In a five-hour appearance before the Senate Foreign Relations Committee, the nominee for secretary of state, Mike Pompeo, attempted to balance his reputation as a hawk with his desire to appear as diplomatic as possible.
Senators grilled the CIA director on everything from his stance on Russia to his opinion on gay marriage.
‘US is an exceptional country. Russia is not’
Entering the hearing to chants of “no more war” from protesters, Pompeo was bellicose on Russia from the outset. He described Russia as “a danger to our country,” and blamed President Vladimir Putin’s administration for any “bad blood” between the two countries.
The Russia-bashing continued, as Pompeo assured senators that he would “confront them [the Russians] at every vector, cyber, economic, et cetera. We need to make sure Putin doesn’t succeed.”
To nods of approval, Pompeo used the example of the “annihilation” of more than 100 Russian mercenaries in Syria by US forces two months ago as proof of the Trump administration’s new, hardline stance. Pompeo also bemoaned the lack of US retaliation over Crimea rejoining Russia and declared Wikileaks a hostile foreign actor.
Pompeo was decidedly less diplomatic in how he dismissed Putin’s opinion on democracy.
“This is a unique, exceptional country,” he said. “Russia is unique but not exceptional. It behaves in ways that are deeply different from what we ought to ever contemplate.”
U-turn on Iran and North Korea?
Pompeo has previously made hawkish statements on Iran and North Korea. As a member of the House of Representatives, he once told reporters that it would take “under 2,000 sorties to destroy the Iranian nuclear capacity,” adding that this would not be an “insurmountable task.”
In Thursday’s hearing, however, Pompeo downplayed this statement, telling senators that “diplomacy is the solution” to halting Tehran’s nuclear ambitions. As the Obama administration’s nuclear deal with Iran is due to expire on May 12, Iran will be one of Pompeo’s first diplomatic tests.
The CIA director was also keen to walk back his hardline stance on North Korea, telling the committee that he was “not advocating regime change.” Despite this seemingly soft approach, Pompeo said during the hearing that he could imagine a time coming when the US would need to “take a response that moved past diplomacy.”
Last year, Pompeo told reporters at a conference that the most dangerous thing about North Korea was not nuclear weapons, but “the character who holds the control over them today.”
Building a ‘war cabinet’
The nomination of Pompeo to the State Department and the appointment of the notoriously hawkish John Bolton to be Trump’s national security adviser has raised worries on both the left and the right that the president may be moving in a neoconservative direction.

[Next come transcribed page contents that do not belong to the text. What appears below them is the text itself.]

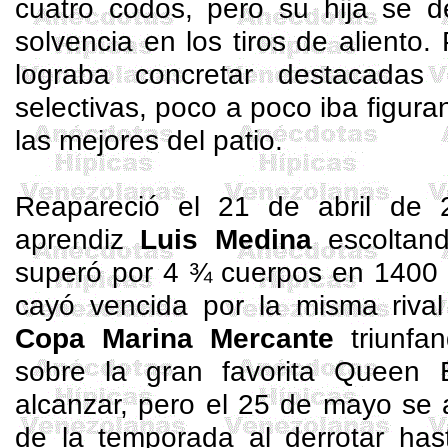
cuatro codos, pero su hija se 
solvencia en los tiros de aliento
lograba concretar destacadas
selectivas, poco a poco iba figur
las mejores del patio.
Reapareció el 21 de abril de
aprendiz
Luis Medina
escoltan
superó por 4 ¾ cuerpos en 1400 
cayó vencida por la misma rival
Copa Marina Mercante
triunfa
sobre la gran favorita Queen
alcanzar, pero el 25 de mayo se 
de la temporada al derrotar ha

When asked whether Trump was assembling a “war cabinet,” Pompeo didn’t outright deny the accusation, but laughed and repeated that he was committed to diplomacy.
Despite this, when pressed by Senator Rand Paul (R-Kentucky) on his opinion of the $1.2 trillion Iraq war, Pompeo refused to admit that the war was a mistake, saying only that “we had bad intelligence.”
On the matter of Afghanistan, Paul urged Pompeo to declare victory and go home, as the stated objective of that war was achieved long ago.
“There’s not a single person alive who plotted against us on 9/11,” Paul said. ”There are kids fighting in Iraq who weren’t even born on 9/11.”
Paul, who is bitterly opposed to US intervention in foreign wars, warned Pompeo against leading the president to war. Paul advised Pompeo to listen to Trump, who, throughout his campaign, argued against US intervention in foreign wars.
However, Pompeo did not deny his desire to see regime change in Syria, saying that the Trump administration’s goal was to see a “post-Assad” Syria one day.
Standing by Trump
Democratic senators repeatedly pressed Pompeo on his opinion of the Mueller investigation into alleged collusion between the Trump campaign and Russian actors in the 2016 presidential election. Mueller refused to speak about the ongoing investigation and said that Trump had “never asked him to do anything remotely improper.”
Pompeo added that he would “stay the course” as secretary of state in the event that Trump fired Special Counsel Mueller.
When asked whether he would distance himself from Trump’s rhetoric on Mexico, Pompeo simply said that he would work to promote America’s interests with the Mexican government.
On Monday, a coalition of 68 “progressive groups”sent a letter urging senators to vote against the former CIA director, saying his “repeated advocacy for war, Islamophobia, climate change denial, hostility to human rights, including reproductive and LGBT rights, and support for torture make him dangerous and unfit to be a chief architect of U.S. foreign policy.”
Senator Bob Menendez (D-New Jersey), the ranking member of the committee, wondered if Pompeo would stand up to Trump, or be a “yes man.”
“Will you enable Trump’s worst instincts?” Menendez asked in the hearing’s opening remarks. In the closing remarks, he was still undecided about that question.